L'Autorité de contrôle prudentiel et de résolution (ACPR), qui contrôle les secteurs de la banque et de l'assurance, a infligé à BNP Paribas le 2 juin une sanction de 10 millions d'euros pour des manquements dans sa lutte contre le blanchiment.

Dans un communiqué publié le 2 juin, l'Autorité de contrôle prudentiel et de résolution (ACPR) a déclaré que la banque française BNP Paribas se verrait infliger une amende de 10 millions d'euros pour avoir manqué aux règles en vigueur dans la lutte contre le blanchiment. 

«[Ces sanctions] répriment plusieurs insuffisances importantes, constatées lors d'un contrôle réalisé en 2015», explique l'ACPR dans son communiqué. L'autorité de surveillance hexagonale relève d'une part «la faiblesse persistante des moyens humains consacrés au traitement [...] des déclarations de soupçon» et «la faible efficacité [...] des outils de détection des opérations atypiques».

La commission des sanctions de l'ACPR épingle en particulier les faiblesses de l'organisation de la banque en matière de déclaration de soupçon à Tracfin, le service chargé de la lutte contre le blanchiment d'argent et contre le financement du terrorisme.

La commission a aussi constaté que BNP Paribas avait tardé à mettre à jour les procédures correspondant à sa nouvelle organisation décidée en 2013 en la matière.

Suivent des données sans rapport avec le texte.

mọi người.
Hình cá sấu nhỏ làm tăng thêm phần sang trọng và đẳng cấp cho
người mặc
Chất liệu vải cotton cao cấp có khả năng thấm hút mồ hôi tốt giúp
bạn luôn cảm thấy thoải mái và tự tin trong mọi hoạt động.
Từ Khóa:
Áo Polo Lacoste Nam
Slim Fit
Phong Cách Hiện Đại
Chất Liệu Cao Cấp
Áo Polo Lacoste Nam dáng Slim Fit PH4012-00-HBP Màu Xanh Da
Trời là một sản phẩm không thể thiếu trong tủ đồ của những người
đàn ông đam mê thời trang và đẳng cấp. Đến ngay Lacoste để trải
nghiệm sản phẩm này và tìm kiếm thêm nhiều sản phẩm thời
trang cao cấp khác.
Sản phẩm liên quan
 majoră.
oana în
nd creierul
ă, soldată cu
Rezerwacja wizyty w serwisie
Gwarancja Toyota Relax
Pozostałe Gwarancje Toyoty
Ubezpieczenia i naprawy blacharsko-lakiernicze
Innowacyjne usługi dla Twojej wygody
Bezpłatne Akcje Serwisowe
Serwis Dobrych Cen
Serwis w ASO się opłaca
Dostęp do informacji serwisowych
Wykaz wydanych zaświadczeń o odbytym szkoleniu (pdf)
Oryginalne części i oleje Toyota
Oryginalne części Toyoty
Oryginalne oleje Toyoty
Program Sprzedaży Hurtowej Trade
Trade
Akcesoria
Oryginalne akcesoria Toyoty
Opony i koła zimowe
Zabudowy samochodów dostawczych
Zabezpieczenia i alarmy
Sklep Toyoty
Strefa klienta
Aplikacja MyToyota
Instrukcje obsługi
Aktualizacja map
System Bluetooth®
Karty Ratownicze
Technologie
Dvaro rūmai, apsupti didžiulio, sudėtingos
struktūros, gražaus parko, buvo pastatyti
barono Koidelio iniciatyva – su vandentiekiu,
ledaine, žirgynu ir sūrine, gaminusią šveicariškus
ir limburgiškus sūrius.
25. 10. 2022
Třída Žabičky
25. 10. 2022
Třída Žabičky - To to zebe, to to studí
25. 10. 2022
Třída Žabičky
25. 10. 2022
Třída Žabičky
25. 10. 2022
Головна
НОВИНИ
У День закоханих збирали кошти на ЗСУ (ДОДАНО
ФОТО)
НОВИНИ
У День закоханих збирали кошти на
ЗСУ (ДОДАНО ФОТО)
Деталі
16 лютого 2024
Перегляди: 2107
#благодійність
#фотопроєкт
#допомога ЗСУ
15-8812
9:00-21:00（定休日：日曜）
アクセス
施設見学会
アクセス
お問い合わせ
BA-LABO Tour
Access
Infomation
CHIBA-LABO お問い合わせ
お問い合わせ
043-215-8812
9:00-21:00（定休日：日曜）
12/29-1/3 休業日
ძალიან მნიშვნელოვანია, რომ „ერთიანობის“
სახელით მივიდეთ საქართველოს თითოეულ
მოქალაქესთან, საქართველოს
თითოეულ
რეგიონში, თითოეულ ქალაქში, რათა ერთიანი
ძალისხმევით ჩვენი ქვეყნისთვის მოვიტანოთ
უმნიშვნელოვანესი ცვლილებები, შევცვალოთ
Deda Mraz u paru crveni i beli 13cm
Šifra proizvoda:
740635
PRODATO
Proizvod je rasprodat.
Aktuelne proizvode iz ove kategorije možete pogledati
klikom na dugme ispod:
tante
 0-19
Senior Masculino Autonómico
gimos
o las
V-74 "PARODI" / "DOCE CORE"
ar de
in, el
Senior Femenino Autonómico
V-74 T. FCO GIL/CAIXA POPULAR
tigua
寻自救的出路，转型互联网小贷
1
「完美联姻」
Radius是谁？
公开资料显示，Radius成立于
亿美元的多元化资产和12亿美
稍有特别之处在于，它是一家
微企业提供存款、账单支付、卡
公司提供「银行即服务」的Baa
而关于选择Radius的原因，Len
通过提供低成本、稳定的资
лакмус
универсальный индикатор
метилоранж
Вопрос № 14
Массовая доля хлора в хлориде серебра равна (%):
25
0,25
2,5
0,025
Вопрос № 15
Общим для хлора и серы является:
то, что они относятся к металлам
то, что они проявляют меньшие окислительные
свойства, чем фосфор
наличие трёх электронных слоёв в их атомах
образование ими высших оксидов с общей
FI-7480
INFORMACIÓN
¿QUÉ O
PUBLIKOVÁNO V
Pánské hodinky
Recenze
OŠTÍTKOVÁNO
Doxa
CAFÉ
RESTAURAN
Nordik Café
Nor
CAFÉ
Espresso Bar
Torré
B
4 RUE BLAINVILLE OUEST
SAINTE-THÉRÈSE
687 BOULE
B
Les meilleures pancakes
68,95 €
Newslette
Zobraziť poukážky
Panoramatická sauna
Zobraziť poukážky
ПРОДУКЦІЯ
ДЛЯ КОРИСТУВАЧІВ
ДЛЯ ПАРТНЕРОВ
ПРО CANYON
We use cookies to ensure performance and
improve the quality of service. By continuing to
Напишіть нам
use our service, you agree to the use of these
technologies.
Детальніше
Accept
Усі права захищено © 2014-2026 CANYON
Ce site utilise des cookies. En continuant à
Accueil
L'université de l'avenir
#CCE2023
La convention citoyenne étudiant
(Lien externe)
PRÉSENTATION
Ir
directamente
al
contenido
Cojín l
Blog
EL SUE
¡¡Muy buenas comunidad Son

«Des carences dans le traitement de plusieurs dossiers individuels viennent corroborer ces constats, en particulier des retards ou des défauts de déclarations de soupçon», ajoute l'ACPR.

La commission de sanctions a cependant pris acte des «efforts significatifs de correction» entrepris par BNP Paribas, mais dont l'efficacité devra, selon elle, être vérifiée.

La banque a réagi en reconnaissant des «insuffisances organisationnelles» à propos des transactions examinées par l'ACPR et mis en avant les actions prises depuis ce contrôle.

«A partir de juillet 2014, BNP Paribas a entrepris une refonte complète de ses dispositifs de contrôle, tout particulièrement en matière de conformité», a dit un porte-parole à l'AFP.

«Dans ce cadre BNP Paribas a continué à renforcer son dispositif de déclaration de soupçon avec un large éventail de mesures, comprenant notamment une augmentation très significative des ressources et l'amélioration des programmes de formation, des systèmes, des contrôles et des procédures», a-t-il ajouté.

La banque n'a pas précisé si elle entendait recourir contre cette décision.